• **WORK TASK**:
The answer is the set of lines that include "roadmap", copied from the data below.
--- DATA FOR THIS TASK ---
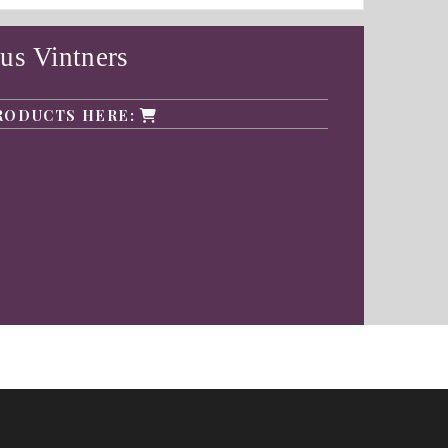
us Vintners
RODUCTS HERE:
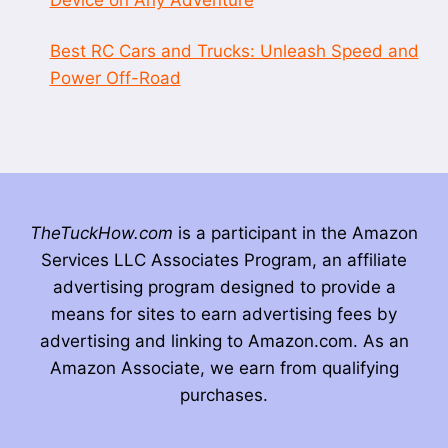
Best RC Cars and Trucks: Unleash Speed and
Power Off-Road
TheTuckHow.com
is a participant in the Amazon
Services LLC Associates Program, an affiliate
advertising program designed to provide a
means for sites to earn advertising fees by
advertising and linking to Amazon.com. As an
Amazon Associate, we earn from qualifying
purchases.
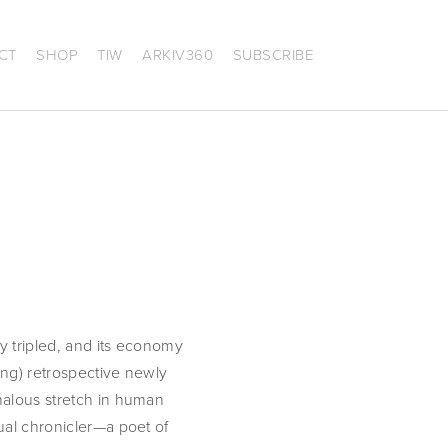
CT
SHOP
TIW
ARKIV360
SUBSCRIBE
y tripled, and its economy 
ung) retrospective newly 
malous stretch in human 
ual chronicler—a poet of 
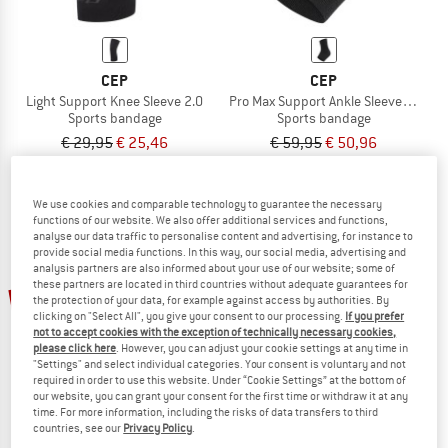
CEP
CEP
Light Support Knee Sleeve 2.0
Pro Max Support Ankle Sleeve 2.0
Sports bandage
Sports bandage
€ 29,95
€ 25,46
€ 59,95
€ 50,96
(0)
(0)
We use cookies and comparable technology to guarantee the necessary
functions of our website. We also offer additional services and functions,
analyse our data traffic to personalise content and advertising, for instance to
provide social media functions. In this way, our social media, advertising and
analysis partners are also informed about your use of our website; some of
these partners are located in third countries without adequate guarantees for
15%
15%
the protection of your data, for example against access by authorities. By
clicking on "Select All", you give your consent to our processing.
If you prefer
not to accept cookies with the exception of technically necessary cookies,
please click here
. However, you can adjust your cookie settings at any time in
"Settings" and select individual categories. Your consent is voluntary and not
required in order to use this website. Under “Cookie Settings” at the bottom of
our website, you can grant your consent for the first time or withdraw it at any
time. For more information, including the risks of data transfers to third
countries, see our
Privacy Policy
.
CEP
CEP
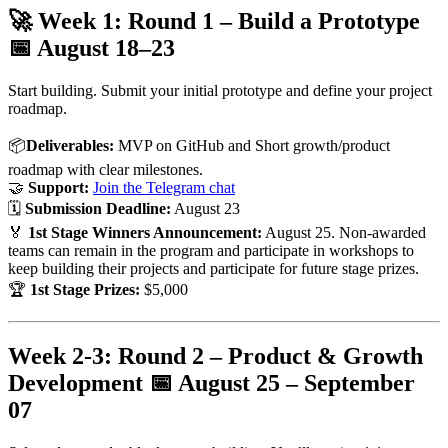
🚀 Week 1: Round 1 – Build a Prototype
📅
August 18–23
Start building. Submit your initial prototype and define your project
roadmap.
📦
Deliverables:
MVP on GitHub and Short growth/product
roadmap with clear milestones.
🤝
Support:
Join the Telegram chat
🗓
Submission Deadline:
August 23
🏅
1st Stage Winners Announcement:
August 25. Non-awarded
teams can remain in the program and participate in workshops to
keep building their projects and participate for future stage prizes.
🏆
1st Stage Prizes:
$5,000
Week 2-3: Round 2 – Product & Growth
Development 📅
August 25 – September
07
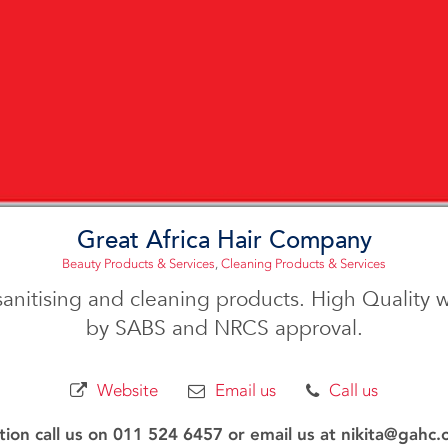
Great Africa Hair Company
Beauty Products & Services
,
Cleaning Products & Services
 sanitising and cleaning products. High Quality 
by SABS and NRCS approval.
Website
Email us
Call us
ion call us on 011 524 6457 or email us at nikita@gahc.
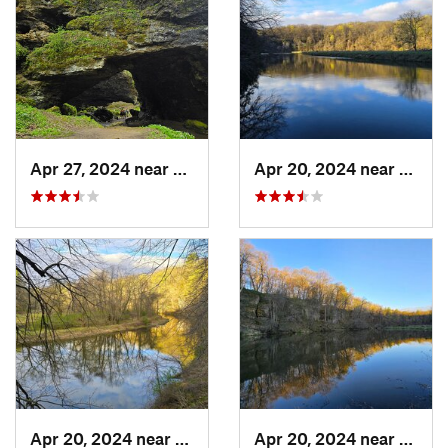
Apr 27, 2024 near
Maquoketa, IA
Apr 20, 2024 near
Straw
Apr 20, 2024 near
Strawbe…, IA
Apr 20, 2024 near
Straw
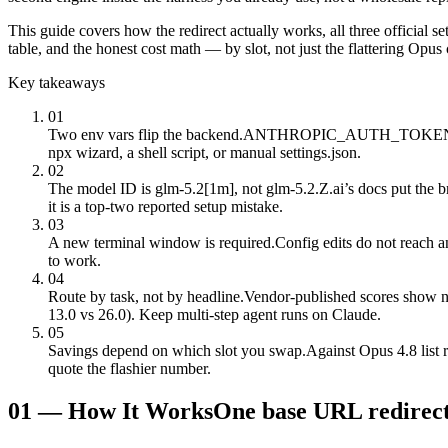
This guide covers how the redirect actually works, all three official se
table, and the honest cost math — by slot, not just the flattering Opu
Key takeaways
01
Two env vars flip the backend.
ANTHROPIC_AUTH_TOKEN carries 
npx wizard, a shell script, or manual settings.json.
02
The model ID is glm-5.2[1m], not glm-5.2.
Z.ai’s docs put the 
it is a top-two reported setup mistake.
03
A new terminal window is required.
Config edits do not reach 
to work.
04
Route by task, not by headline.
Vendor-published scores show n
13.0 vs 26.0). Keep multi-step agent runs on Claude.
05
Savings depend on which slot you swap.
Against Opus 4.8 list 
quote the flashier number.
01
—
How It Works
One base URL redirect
---
• **RESULT FOR THIS EXERCISE**:
roadmap.
roadmap with clear milestones.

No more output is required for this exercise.